RECORD EXCERPTS
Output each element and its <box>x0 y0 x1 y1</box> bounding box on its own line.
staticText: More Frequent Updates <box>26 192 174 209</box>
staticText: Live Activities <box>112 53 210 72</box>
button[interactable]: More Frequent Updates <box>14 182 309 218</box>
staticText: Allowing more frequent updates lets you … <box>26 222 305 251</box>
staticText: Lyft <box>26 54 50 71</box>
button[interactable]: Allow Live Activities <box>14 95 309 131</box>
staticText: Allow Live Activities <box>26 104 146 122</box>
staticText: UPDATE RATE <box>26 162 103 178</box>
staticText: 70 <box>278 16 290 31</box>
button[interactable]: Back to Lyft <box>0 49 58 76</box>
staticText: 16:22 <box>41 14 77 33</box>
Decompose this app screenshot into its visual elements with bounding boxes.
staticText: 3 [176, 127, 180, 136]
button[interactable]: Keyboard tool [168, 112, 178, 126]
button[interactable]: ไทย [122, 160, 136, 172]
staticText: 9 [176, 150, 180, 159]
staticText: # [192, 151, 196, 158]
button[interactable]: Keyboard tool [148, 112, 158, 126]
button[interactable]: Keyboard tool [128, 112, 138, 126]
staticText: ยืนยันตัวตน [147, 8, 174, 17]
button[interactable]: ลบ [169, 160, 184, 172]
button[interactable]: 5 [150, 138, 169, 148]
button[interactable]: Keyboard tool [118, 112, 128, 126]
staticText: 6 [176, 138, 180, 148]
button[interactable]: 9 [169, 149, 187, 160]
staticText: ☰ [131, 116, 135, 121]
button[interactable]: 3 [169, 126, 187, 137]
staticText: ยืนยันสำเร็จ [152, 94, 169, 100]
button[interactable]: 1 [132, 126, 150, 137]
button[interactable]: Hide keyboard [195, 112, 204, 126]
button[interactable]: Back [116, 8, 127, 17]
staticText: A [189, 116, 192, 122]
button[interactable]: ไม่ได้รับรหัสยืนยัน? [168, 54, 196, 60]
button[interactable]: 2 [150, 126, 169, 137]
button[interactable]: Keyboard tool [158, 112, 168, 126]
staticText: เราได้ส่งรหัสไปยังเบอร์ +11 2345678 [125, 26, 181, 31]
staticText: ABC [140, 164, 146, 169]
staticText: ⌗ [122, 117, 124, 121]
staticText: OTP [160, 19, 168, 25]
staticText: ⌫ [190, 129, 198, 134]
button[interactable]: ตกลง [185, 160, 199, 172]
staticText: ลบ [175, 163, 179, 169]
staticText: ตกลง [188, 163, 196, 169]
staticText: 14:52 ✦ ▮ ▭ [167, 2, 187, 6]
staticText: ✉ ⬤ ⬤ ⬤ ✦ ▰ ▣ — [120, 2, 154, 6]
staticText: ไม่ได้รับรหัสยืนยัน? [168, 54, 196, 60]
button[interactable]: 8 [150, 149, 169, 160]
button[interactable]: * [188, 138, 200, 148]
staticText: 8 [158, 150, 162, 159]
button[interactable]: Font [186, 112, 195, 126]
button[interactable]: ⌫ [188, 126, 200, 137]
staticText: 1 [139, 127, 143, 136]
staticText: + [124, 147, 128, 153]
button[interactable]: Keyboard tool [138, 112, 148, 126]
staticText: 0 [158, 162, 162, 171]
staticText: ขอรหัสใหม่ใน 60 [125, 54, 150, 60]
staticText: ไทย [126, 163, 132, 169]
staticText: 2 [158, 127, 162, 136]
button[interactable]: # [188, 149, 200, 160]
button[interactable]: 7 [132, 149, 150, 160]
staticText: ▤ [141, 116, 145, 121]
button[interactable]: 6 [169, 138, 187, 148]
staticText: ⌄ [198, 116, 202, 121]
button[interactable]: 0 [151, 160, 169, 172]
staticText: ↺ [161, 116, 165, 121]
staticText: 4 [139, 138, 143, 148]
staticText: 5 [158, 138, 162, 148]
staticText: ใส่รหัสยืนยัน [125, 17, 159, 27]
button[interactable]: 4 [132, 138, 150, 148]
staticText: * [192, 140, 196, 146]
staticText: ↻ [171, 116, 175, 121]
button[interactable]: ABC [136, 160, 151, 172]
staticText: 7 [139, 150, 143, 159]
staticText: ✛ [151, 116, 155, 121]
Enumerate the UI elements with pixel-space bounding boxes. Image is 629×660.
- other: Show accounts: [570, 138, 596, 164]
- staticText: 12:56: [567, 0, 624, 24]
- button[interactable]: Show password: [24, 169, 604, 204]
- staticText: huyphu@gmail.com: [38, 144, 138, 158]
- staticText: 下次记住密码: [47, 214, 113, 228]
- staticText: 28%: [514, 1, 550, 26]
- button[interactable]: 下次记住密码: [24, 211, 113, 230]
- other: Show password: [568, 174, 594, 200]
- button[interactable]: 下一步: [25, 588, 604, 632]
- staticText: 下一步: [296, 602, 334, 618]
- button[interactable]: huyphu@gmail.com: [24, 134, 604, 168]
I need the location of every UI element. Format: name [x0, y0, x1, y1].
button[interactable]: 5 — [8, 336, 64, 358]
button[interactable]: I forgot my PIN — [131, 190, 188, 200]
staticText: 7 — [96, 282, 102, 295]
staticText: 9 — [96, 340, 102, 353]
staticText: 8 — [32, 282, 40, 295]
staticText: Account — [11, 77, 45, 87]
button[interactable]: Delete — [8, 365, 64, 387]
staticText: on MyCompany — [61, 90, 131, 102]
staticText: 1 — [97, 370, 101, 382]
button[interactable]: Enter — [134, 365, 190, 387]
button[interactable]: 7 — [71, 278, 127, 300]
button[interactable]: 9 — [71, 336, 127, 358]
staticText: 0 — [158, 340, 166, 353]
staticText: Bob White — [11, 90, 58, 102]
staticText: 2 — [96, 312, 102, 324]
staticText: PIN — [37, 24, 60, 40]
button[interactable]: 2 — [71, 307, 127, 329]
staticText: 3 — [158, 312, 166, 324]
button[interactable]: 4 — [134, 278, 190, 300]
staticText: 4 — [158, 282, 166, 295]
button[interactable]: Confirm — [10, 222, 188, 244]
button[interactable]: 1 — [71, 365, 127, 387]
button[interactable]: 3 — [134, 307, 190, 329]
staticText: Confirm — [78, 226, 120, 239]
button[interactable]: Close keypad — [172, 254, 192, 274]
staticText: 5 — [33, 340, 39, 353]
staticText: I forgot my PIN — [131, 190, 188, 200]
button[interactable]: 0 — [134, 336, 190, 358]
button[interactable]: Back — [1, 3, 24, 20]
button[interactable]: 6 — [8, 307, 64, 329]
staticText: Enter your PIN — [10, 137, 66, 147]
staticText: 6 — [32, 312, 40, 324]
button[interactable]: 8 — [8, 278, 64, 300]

PROBLEM TO SOLVE
Copy the lines of the listing exactly. Skip none.

RESPONSE BELOW
Output each element and its <box>x0 y0 x1 y1</box> bounding box on its own line.
staticText: More Frequent Updates <box>26 192 174 209</box>
staticText: Live Activities <box>112 53 210 72</box>
button[interactable]: More Frequent Updates <box>14 182 309 218</box>
staticText: Allowing more frequent updates lets you … <box>26 222 305 251</box>
staticText: Lyft <box>26 54 50 71</box>
button[interactable]: Allow Live Activities <box>14 95 309 131</box>
staticText: Allow Live Activities <box>26 104 146 122</box>
staticText: UPDATE RATE <box>26 162 103 178</box>
staticText: 70 <box>278 16 290 31</box>
button[interactable]: Back to Lyft <box>0 49 58 76</box>
staticText: 16:22 <box>41 14 77 33</box>
Decompose this app screenshot into its visual elements with bounding boxes.
staticText: 3 [176, 127, 180, 136]
button[interactable]: Keyboard tool [168, 112, 178, 126]
button[interactable]: ไทย [122, 160, 136, 172]
staticText: 9 [176, 150, 180, 159]
staticText: # [192, 151, 196, 158]
button[interactable]: Keyboard tool [148, 112, 158, 126]
button[interactable]: Keyboard tool [128, 112, 138, 126]
staticText: ยืนยันตัวตน [147, 8, 174, 17]
button[interactable]: ลบ [169, 160, 184, 172]
button[interactable]: 5 [150, 138, 169, 148]
button[interactable]: Keyboard tool [118, 112, 128, 126]
staticText: 6 [176, 138, 180, 148]
button[interactable]: 9 [169, 149, 187, 160]
staticText: ☰ [131, 116, 135, 121]
button[interactable]: 3 [169, 126, 187, 137]
staticText: ยืนยันสำเร็จ [152, 94, 169, 100]
button[interactable]: 1 [132, 126, 150, 137]
button[interactable]: Hide keyboard [195, 112, 204, 126]
button[interactable]: Back [116, 8, 127, 17]
staticText: A [189, 116, 192, 122]
button[interactable]: ไม่ได้รับรหัสยืนยัน? [168, 54, 196, 60]
button[interactable]: 2 [150, 126, 169, 137]
button[interactable]: Keyboard tool [158, 112, 168, 126]
staticText: เราได้ส่งรหัสไปยังเบอร์ +11 2345678 [125, 26, 181, 31]
staticText: ABC [140, 164, 146, 169]
staticText: ⌗ [122, 117, 124, 121]
staticText: OTP [160, 19, 168, 25]
staticText: ⌫ [190, 129, 198, 134]
button[interactable]: ตกลง [185, 160, 199, 172]
staticText: ลบ [175, 163, 179, 169]
staticText: ตกลง [188, 163, 196, 169]
staticText: 14:52 ✦ ▮ ▭ [167, 2, 187, 6]
staticText: ✉ ⬤ ⬤ ⬤ ✦ ▰ ▣ — [120, 2, 154, 6]
staticText: ไม่ได้รับรหัสยืนยัน? [168, 54, 196, 60]
button[interactable]: 8 [150, 149, 169, 160]
button[interactable]: * [188, 138, 200, 148]
staticText: 8 [158, 150, 162, 159]
button[interactable]: Font [186, 112, 195, 126]
button[interactable]: ⌫ [188, 126, 200, 137]
staticText: 1 [139, 127, 143, 136]
staticText: + [124, 147, 128, 153]
button[interactable]: Keyboard tool [138, 112, 148, 126]
staticText: 0 [158, 162, 162, 171]
staticText: ขอรหัสใหม่ใน 60 [125, 54, 150, 60]
staticText: ไทย [126, 163, 132, 169]
staticText: 2 [158, 127, 162, 136]
button[interactable]: # [188, 149, 200, 160]
button[interactable]: 7 [132, 149, 150, 160]
staticText: ▤ [141, 116, 145, 121]
button[interactable]: 6 [169, 138, 187, 148]
staticText: ⌄ [198, 116, 202, 121]
button[interactable]: 0 [151, 160, 169, 172]
staticText: ↺ [161, 116, 165, 121]
staticText: 4 [139, 138, 143, 148]
staticText: 5 [158, 138, 162, 148]
staticText: ใส่รหัสยืนยัน [125, 17, 159, 27]
button[interactable]: 4 [132, 138, 150, 148]
staticText: * [192, 140, 196, 146]
staticText: ↻ [171, 116, 175, 121]
button[interactable]: ABC [136, 160, 151, 172]
staticText: 7 [139, 150, 143, 159]
staticText: ✛ [151, 116, 155, 121]
Enumerate the UI elements with pixel-space bounding boxes. Image is 629×660.
- other: Show accounts: [570, 138, 596, 164]
- staticText: 12:56: [567, 0, 624, 24]
- button[interactable]: Show password: [24, 169, 604, 204]
- staticText: huyphu@gmail.com: [38, 144, 138, 158]
- staticText: 下次记住密码: [47, 214, 113, 228]
- staticText: 28%: [514, 1, 550, 26]
- button[interactable]: 下次记住密码: [24, 211, 113, 230]
- other: Show password: [568, 174, 594, 200]
- button[interactable]: 下一步: [25, 588, 604, 632]
- staticText: 下一步: [296, 602, 334, 618]
- button[interactable]: huyphu@gmail.com: [24, 134, 604, 168]
I need the location of every UI element. Format: name [x0, y0, x1, y1].
button[interactable]: 5 — [8, 336, 64, 358]
button[interactable]: I forgot my PIN — [131, 190, 188, 200]
staticText: 7 — [96, 282, 102, 295]
staticText: 9 — [96, 340, 102, 353]
staticText: 8 — [32, 282, 40, 295]
staticText: Account — [11, 77, 45, 87]
button[interactable]: Delete — [8, 365, 64, 387]
staticText: on MyCompany — [61, 90, 131, 102]
staticText: 1 — [97, 370, 101, 382]
button[interactable]: Enter — [134, 365, 190, 387]
button[interactable]: 7 — [71, 278, 127, 300]
button[interactable]: 9 — [71, 336, 127, 358]
staticText: 0 — [158, 340, 166, 353]
staticText: Bob White — [11, 90, 58, 102]
staticText: 2 — [96, 312, 102, 324]
staticText: PIN — [37, 24, 60, 40]
button[interactable]: 2 — [71, 307, 127, 329]
staticText: 3 — [158, 312, 166, 324]
button[interactable]: 4 — [134, 278, 190, 300]
staticText: 4 — [158, 282, 166, 295]
button[interactable]: Confirm — [10, 222, 188, 244]
button[interactable]: 1 — [71, 365, 127, 387]
button[interactable]: 3 — [134, 307, 190, 329]
staticText: Confirm — [78, 226, 120, 239]
button[interactable]: Close keypad — [172, 254, 192, 274]
staticText: 5 — [33, 340, 39, 353]
staticText: I forgot my PIN — [131, 190, 188, 200]
button[interactable]: 0 — [134, 336, 190, 358]
button[interactable]: Back — [1, 3, 24, 20]
button[interactable]: 6 — [8, 307, 64, 329]
staticText: Enter your PIN — [10, 137, 66, 147]
staticText: 6 — [32, 312, 40, 324]
button[interactable]: 8 — [8, 278, 64, 300]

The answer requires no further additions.